During Dad’s hospital stay and his weeks in rehab, my family and I continued to tend his tomatoes. When his cherry tomatoes ripened, I brought him a bowlful to enjoy. When the bigger tomatoes were ready, I made him sandwiches and brought other dishes for him to enjoy. As his strength returned and he resumed walking, I thought he would soon be able to return to his assisted-living apartment. I was wrong.
His therapists deemed him a fall risk since he frequently abandoned his walker, just like he had done when he wanted to water his plants. Despite their efforts and my frequent reminders, Dad continued to forsake his walker — by the door of his room, outside bathroom stalls, and beside kitchen chairs. Eventually, my siblings and I realized the time had come to shop for a nursing home, and eventually, Dad settled into a private long-term nursing room at Oak Tree Villas.
By this time, we had moved all of Dad’s belonging out of his apartment at Heisinger’s, but we continued to water his tomatoes, using random containers and water from a public restroom. We usually returned home with at least one random plastic bag full of peppers and tomatoes. When a new resident moved into his apartment, she granted us permission to continue caring for the garden. We visited a few times each week, and between our visits, the maintenance men watered sporadically, and various people picked ripe tomatoes.
My family and I felt odd tending the tomatoes since Dad no longer lived there. We tried to keep a low profile, and we usually visited at 7:30 p.m. or 8 p.m., when most residents were retiring for the night. We tried to work as quickly as possible, but the plants had so much foliage that watering and picking all of the ripe tomatoes required at least a half hour of work.
“Mom, it’s sooo embarrassing,” Elizabeth would say with a groan. “What if we see someone?”
Despite my misgivings and my family’s complaints, I could not abandon those tomatoes.
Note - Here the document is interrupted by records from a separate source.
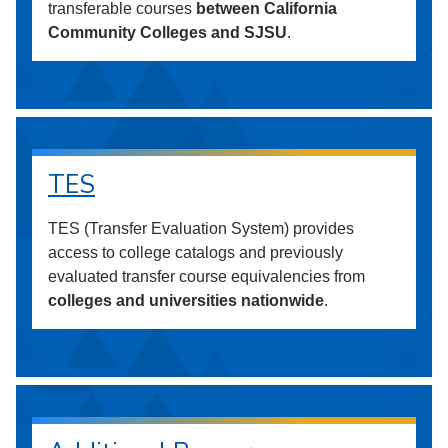
transferable courses
between California
Community Colleges and SJSU
.
TES
TES (Transfer Evaluation System) provides
access to college catalogs and previously
evaluated transfer course equivalencies from
colleges and universities nationwide
.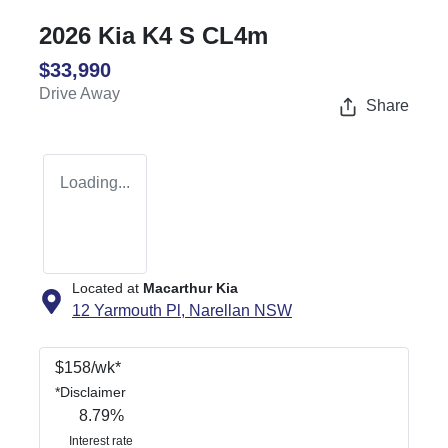
2026 Kia K4 S CL4m
$33,990
Drive Away
Share
Loading...
Located at
Macarthur Kia
12 Yarmouth Pl,
Narellan
NSW
$
158
/wk*
*
Disclaimer
8.79
%
Interest rate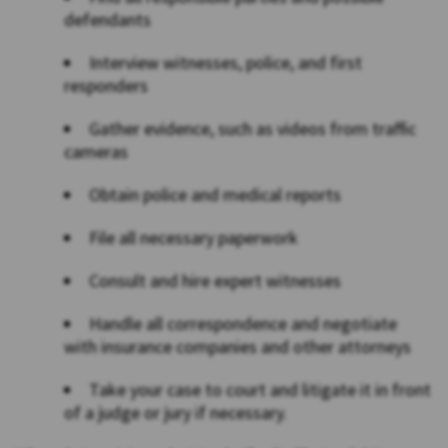
defendants
Interview witnesses, police, and first
responders
Gather evidence, such as videos from traffic
cameras
Obtain police and medical reports
File all necessary paperwork
Consult and hire expert witnesses
Handle all correspondence and negotiate
with insurance companies and other attorneys
Take your case to court and litigate it in front
of a judge or jury if necessary.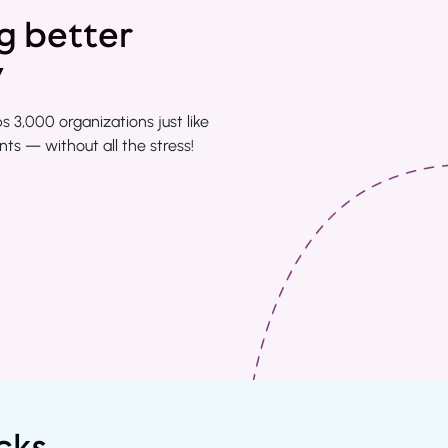
ng better
y
3,000 organizations just like
s — without all the stress!
cks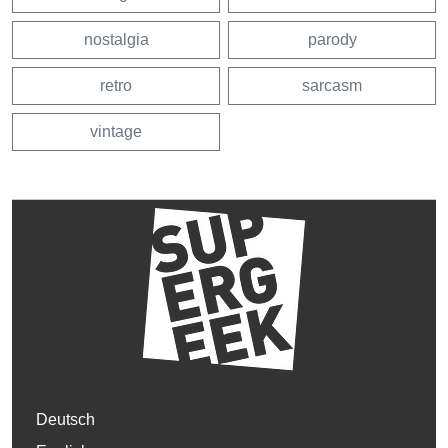
nostalgia
parody
retro
sarcasm
vintage
Deutsch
They continued to thrive, thanks to Dad’s early care, much as my siblings and I have thrived because of my parents’ nurturing. Those tomatoes were part of Dad’s legacy.
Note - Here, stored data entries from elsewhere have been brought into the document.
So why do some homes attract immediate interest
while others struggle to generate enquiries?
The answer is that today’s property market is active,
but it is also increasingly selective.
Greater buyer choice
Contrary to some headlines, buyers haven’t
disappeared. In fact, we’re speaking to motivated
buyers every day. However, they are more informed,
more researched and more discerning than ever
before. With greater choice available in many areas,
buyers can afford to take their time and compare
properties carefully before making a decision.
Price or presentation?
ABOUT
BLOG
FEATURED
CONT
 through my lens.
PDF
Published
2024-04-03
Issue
When Dad moved into his room at Oak Tree Villas, I planned to find a plot he could tend. As his health declined, though, I knew that would not happen. In early May 2014, Dad entered the hospital for the last time.
As he lay dying, I outlined a different plan. I hope he heard me.
“Thank you for teaching me how to garden,” I told him. “Jim and I are going to plant some tomatoes and peppers, too.”
Dad died on May 17.
For his funeral, my siblings and I commissioned our florist in Pittsburgh to create two garden arrangements featuring tomatoes. The result? Bounteous displays of irises, azaleas, coreopsis, other flowers, and, of course, tomatoes. Copies of a Heisinger newsletter article about Dad’s gardening capped off the arrangements. After the funeral, relatives, friends and I took home the flowers that comprised the arrangements. Dad’s gardening legacy had sprouted branches.
This year, a few days after July 4th, my family and I picked our first tomatoes and peppers. Since then, we have picked some every few weeks. Of course, we don’t have anywhere near the amount of produce Dad would have had, but that’s okay. I’m hooked. Next year, maybe I’ll buy some fertilizer.